(Recorded data)
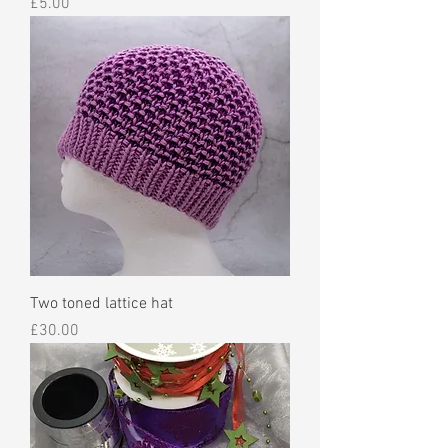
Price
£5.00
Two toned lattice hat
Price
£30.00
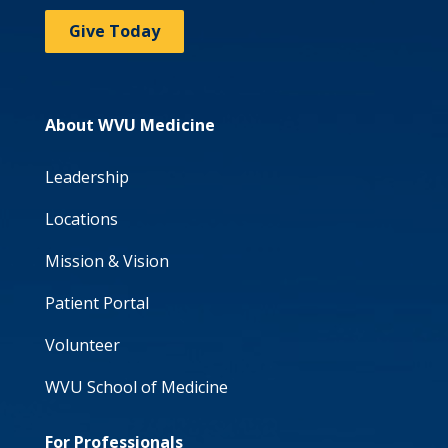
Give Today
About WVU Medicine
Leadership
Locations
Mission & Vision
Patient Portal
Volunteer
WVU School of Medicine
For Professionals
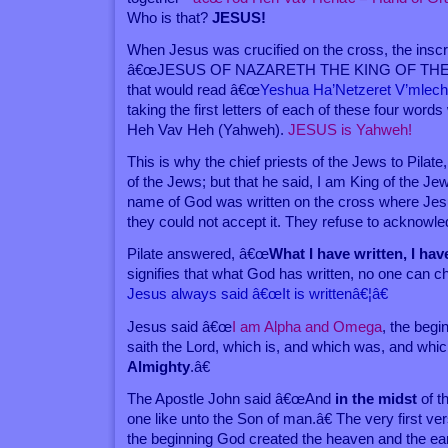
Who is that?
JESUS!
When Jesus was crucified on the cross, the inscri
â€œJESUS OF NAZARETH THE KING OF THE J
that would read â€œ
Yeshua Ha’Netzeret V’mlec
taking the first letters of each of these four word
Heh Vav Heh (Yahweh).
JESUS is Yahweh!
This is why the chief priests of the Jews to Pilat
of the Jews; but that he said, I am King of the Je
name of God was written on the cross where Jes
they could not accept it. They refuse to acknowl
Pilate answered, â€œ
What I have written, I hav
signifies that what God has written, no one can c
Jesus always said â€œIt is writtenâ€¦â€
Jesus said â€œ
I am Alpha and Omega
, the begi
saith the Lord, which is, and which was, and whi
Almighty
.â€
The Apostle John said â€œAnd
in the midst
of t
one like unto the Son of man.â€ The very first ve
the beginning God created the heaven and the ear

==

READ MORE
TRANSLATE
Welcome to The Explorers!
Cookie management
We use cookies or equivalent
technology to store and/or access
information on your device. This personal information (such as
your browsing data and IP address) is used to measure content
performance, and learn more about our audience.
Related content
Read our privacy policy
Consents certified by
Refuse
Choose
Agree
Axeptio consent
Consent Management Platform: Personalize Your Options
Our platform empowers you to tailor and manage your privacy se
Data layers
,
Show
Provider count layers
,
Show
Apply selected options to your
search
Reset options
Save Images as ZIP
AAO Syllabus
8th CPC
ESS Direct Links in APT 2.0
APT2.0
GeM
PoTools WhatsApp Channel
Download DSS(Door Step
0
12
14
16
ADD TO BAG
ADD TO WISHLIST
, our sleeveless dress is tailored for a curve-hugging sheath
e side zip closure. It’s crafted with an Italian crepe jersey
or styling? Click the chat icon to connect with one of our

* _PROBLEM DESCRIPTION_
Work out how many lines in the data above hold the word "that". Reply with nothing but the count.

* _TASK SOLUTION_
4